僕の持つ銃、これは僕の保護者であるガンマも使っていた特殊な銃、名を『生体銃』と言う。僕とガンマは魔王様に作られた人工生命体、ホムンクルスである。そしてホムンクルスの身体はエネルギーに溢れている。ガンマは電気、そして僕は氷のエネルギーに溢れており、そのエネルギーとして放つ銃、
「生体エネルギーを銃弾として放つこの銃で、貴様を氷漬けにして金を奪い取ってやるわ!」
「ガンマ、それ敵と一緒だから」
「うるせー! 誰がそんなに容易く、旅人からぶんどった金を渡すか―――――!」
オーガはそう言って黒い金棒をぶん回しながら、頭に血を上った状態でオーガは向かって来る。
「エターナルブリザード」
僕は銃から氷の息吹を放つ。巨大な吹雪が銃から発射され、発射された氷の息吹はオーガを凍りつかせてしまっていた。まぁ、まずまずである。こんなものだろう。

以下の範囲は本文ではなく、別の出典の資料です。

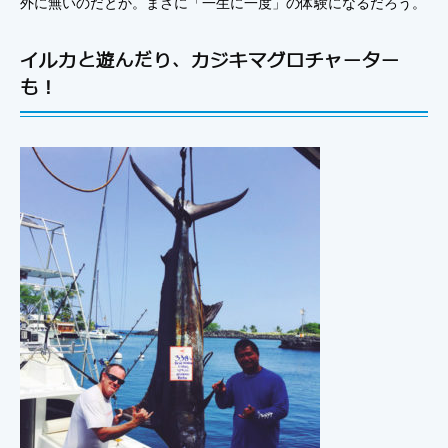
外に無いのだとか。まさに「一生に一度」の体験になるだろう。
イルカと遊んだり、カジキマグロチャーター
も！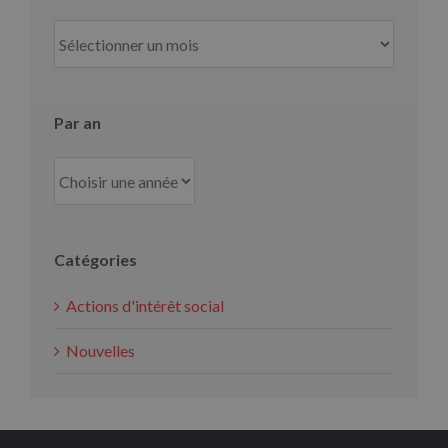
Par
mois
Par an
Catégories
Actions d'intérêt social
Nouvelles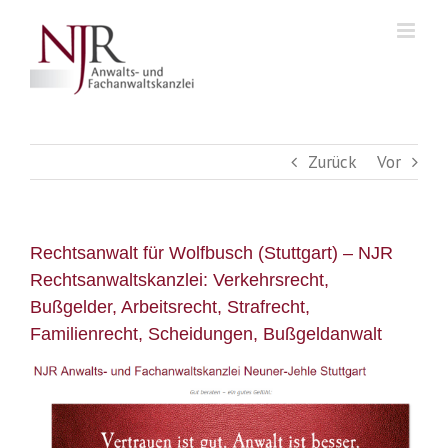
Skip
to
content
Zurück
Vor
Rechtsanwalt für Wolfbusch (Stuttgart) – NJR
Rechtsanwaltskanzlei: Verkehrsrecht,
Bußgelder, Arbeitsrecht, Strafrecht,
Familienrecht, Scheidungen, Bußgeldanwalt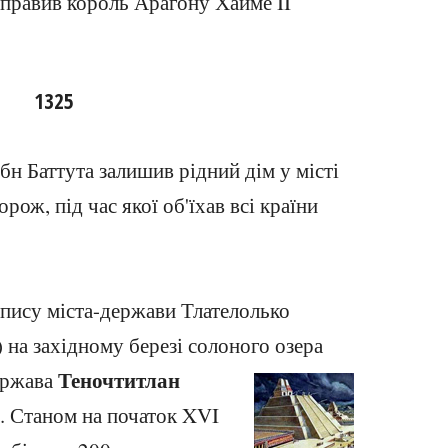
 правив король Арагону Хайме II
1325
бн Баттута залишив рідний дім у місті
рож, під час якої об'їхав всі країни
опису міста-держави Тлателолько
) на західному березі солоного озера
Теночтитлан
ержава
). Станом на початок XVI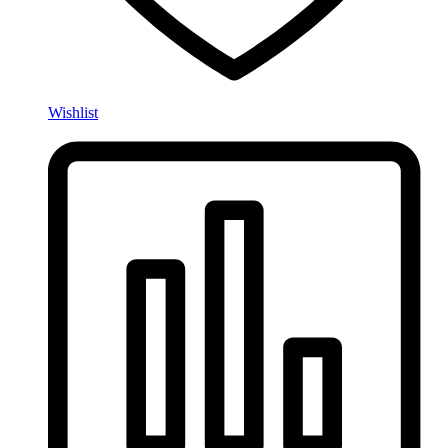
Wishlist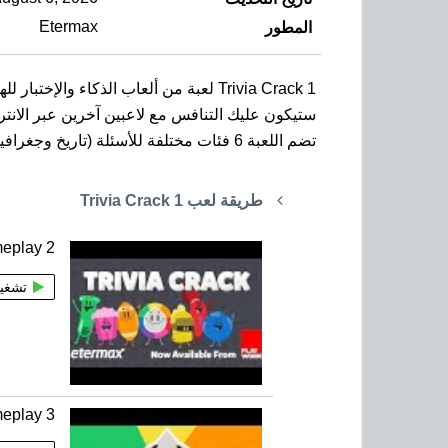
Etermax
المطور
Trivia Crack 1 لعبة من ألعاب الذكاء والإختبار للهواتف الذطكية بنظام Android.
ستيكون عليك التنافس مع لاعبين آخرين عبر الانترنت
تضم اللعبة 6 فئات مختلفة للأسئلة (تاريخ وجغرافيا وأدب وعلوم وغيرها) ، والأجوبة مكونة من 4 أحتمالات ، إمكانية الدردشة مع الخصم.
طريقة لعب Trivia Crack 1
meplay 2
تشغي
meplay 3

僕は氷漬けになったオーガから財布を抜き取る。……あまり入ってはいないけれども、まぁ、オーガならこんな物かな? まぁ、これくらいの金を倒すだけで手に入るのだから重畳か……。この世界はRPGじゃなくて現実であるからして、魔物を倒したとしても金は手に入らないのだから。

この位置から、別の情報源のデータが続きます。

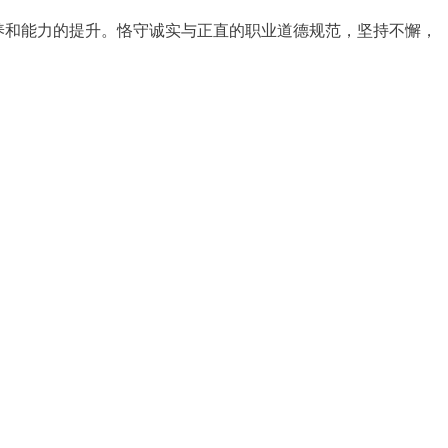
养和能力的提升。恪守诚实与正直的职业道德规范，坚持不懈，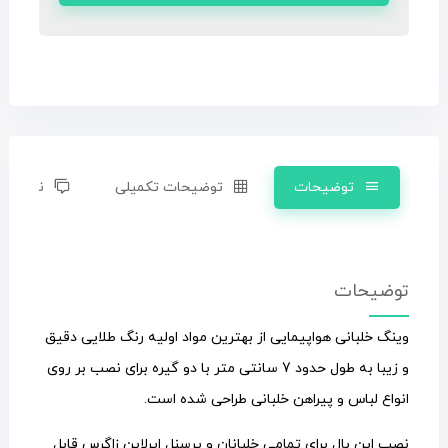
توضیحات
توضیحات تکمیلی
نظرات (0)
توضیحات
وینگ خلبانی هواپیمایی از بهترین مواد اولیه رنگ طلایی دقیق
و زیبا به طول حدود 7 سانتی متر با دو گیره برای نصب بر روی
انواع لباس و پیراهن خلبانی طراحی شده است.
نصب این بال برای تمامی خلبانان و پرسنل ایرلاین زاگرس قابل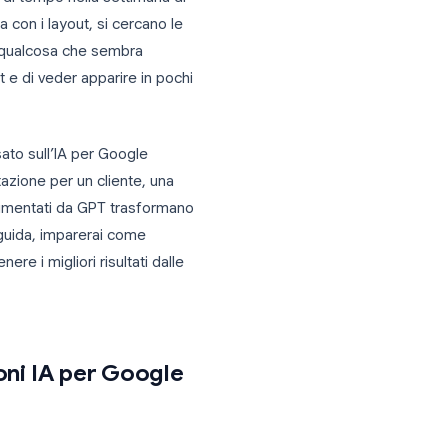
osi in termini di tempo nella settimana di
 vuota, si lotta con i layout, si cercano le
, per finire con qualcosa che sembra
ngolo prompt e di veder apparire in pochi
.
entazioni basato sull’IA per Google
e, una presentazione per un cliente, una
li strumenti alimentati da GPT trasformano
tica. In questa guida, imparerai come
 e come ottenere i migliori risultati dalle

まぁ、こういう風に金を手に入る機会もあるから良いんだけれども。
「さっ、パテカニア様。それにセドーマ様。早く山を登りましょ、早くしないと日が暮れてしまいます」
「「……。やっぱり金が大事なんですね、ベータ」」
とパテカニア様とセドーマ様は揃って言っていた。揃って同じ事を言うのは、やっぱり親子だなんだと思う僕であった。
まぁ、言っている言葉は可笑しいとは思うけれども。
なんで、今。そんな事を言うんでしょ?
僕にはさっぱり分からなかった。